Schools with larger endowments, especially in ratio to the number of students, can offer more aid because they have more money to spend. If you need more help, consider applying to such schools, which may be those with strong national reputations going back many decades.
Help with fundraisers. Chaperone on field trips. Volunteer your time and expertise to the school’s many committees and projects. Donate what you can to the school’s annual fund. These efforts show that you value membership in the community and that you care about making it stronger and more effective. The school, in turn, will be more likely to value your family and to show that in its aid offer.
Expect tuition to rise each year. It is a rare event when a private school reduces its retail price. Plan for a 5-10% jump annually, even after your aid award.

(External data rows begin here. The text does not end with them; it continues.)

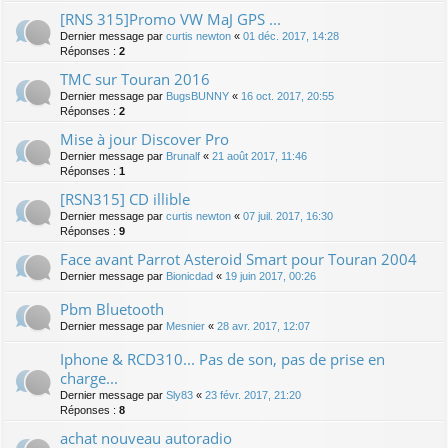
[RNS 315]Promo VW MaJ GPS ...
Dernier message par
curtis newton
«
01 déc. 2017, 14:28
Réponses :
2
TMC sur Touran 2016
Dernier message par
BugsBUNNY
«
16 oct. 2017, 20:55
Réponses :
2
Mise à jour Discover Pro
Dernier message par
Brunalf
«
21 août 2017, 11:46
Réponses :
1
[RSN315] CD illible
Dernier message par
curtis newton
«
07 juil. 2017, 16:30
Réponses :
9
Face avant Parrot Asteroid Smart pour Touran 2004
Dernier message par
Bionicdad
«
19 juin 2017, 00:26
Pbm Bluetooth
Dernier message par
Mesnier
«
28 avr. 2017, 12:07
Iphone & RCD310... Pas de son, pas de prise en
charge...
Dernier message par
Sly83
«
23 févr. 2017, 21:20
Réponses :
8
achat nouveau autoradio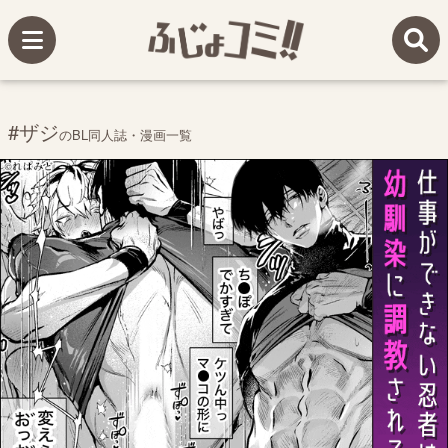
#ザジ
のBL同人誌・漫画一覧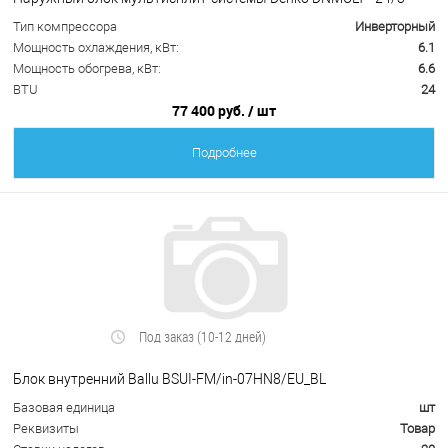
Тип компрессора
Инверторный
Мощность охлаждения, кВт:
6.1
Мощность обогрева, кВт:
6.6
BTU
24
77 400 руб.
/ шт
Подробнее
Под заказ (10-12 дней)
Блок внутренний Ballu BSUI-FM/in-07HN8/EU_BL
Базовая единица
шт
Реквизиты
Товар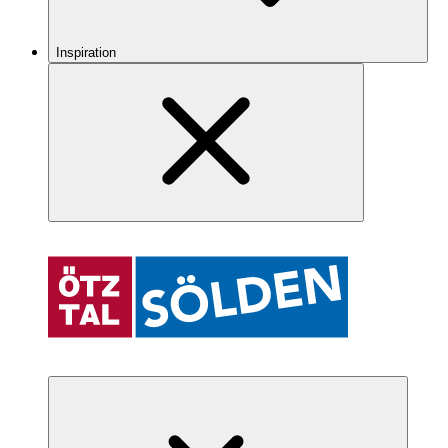
Inspiration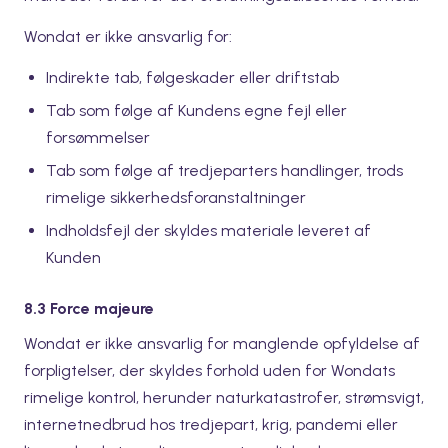
Wondat er ikke ansvarlig for:
Indirekte tab, følgeskader eller driftstab
Tab som følge af Kundens egne fejl eller
forsømmelser
Tab som følge af tredjeparters handlinger, trods
rimelige sikkerhedsforanstaltninger
Indholdsfejl der skyldes materiale leveret af
Kunden
8.3 Force majeure
Wondat er ikke ansvarlig for manglende opfyldelse af
forpligtelser, der skyldes forhold uden for Wondats
rimelige kontrol, herunder naturkatastrofer, strømsvigt,
internetnedbrud hos tredjepart, krig, pandemi eller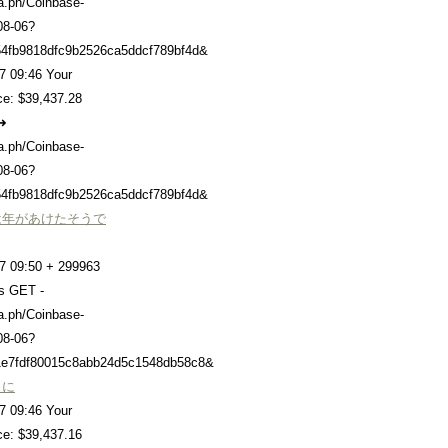
ra.ph/Coinbase-
08-06?
4fb9818dfc9b2526ca5ddcf789bf4d&
7 09:46 Your
ce: $39,437.28
➜
ra.ph/Coinbase-
08-06?
4fb9818dfc9b2526ca5ddcf789bf4d&
は年があけたそうで
7 09:50 + 299963
rs GET -
ra.ph/Coinbase-
08-06?
e7fdf80015c8abb24d5c1548db58c8&
りに
7 09:46 Your
ce: $39,437.16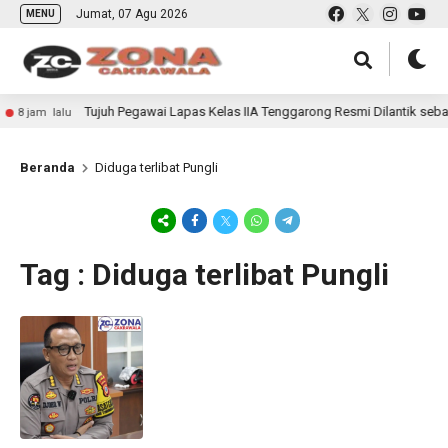
Jumat, 07 Agu 2026
MENU
Tujuh Pegawai Lapas Kelas IIA Tenggarong Resmi Dilantik seba
8 jam lalu
Beranda
Diduga terlibat Pungli
Tag : Diduga terlibat Pungli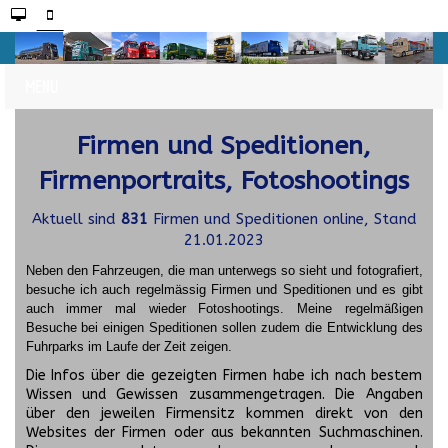
Firmen und Speditionen,
Firmenportraits, Fotoshootings
Aktuell sind
831
Firmen und Speditionen online, Stand
21.01.2023
Neben den Fahrzeugen, die man unterwegs so sieht und fotografiert,
besuche ich auch regelmässig Firmen und Speditionen und es gibt
auch immer mal wieder Fotoshootings.
Meine regelmäßigen
Besuche bei einigen Speditionen sollen zudem die Entwicklung des
Fuhrparks im Laufe der Zeit zeigen.
Die Infos über die gezeigten Firmen habe ich nach bestem
Wissen und Gewissen zusammengetragen. Die Angaben
über den jeweilen Firmensitz kommen direkt von den
Websites der Firmen oder aus bekannten Suchmaschinen.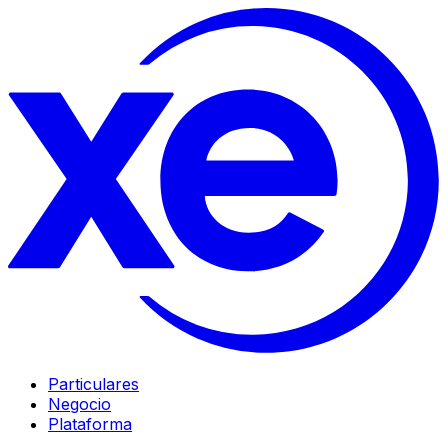
Particulares
Negocio
Plataforma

Pay your tuition on time, and don’t bounce checks. Make it easy on the school, and the school will treat you better.
Finally, call financial aid what it is: a discount. “Aid" is really a misnomer; you’re getting a discount on the price of a service. When you think of it this way, you can push for a better deal. Your leverage is what your child and family bring to the school community, as well as any other comparable offers out there. The school’s leverage is the actual and perceived value of its offerings, as well as the cost and inconvenience--and the risk--of your switching schools.
Be honest and realistic, advocate strongly for yourself, and be prompt in completing your obligations. These are the keys to navigating the private school financial aid landscape.